Assignment:
From the listing below, copy each line where "Skip" occurs.

Dataset:
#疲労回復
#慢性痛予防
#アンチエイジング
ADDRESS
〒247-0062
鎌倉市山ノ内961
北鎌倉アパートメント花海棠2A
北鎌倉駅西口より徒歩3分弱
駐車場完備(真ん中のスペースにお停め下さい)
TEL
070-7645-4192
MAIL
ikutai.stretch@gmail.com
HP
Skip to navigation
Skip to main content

---

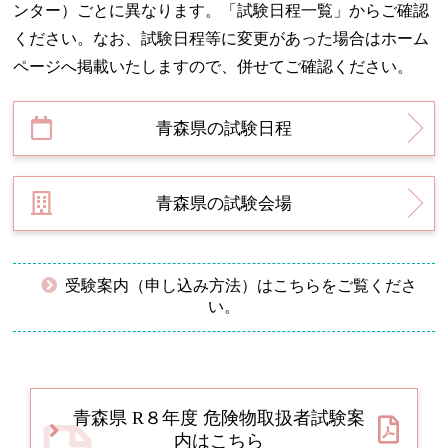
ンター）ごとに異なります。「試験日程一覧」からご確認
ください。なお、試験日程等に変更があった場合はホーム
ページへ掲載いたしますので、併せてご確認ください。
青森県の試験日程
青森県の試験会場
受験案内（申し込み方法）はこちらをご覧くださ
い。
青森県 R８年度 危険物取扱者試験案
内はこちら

Result of this exercise:
Skip to navigation
Skip to main content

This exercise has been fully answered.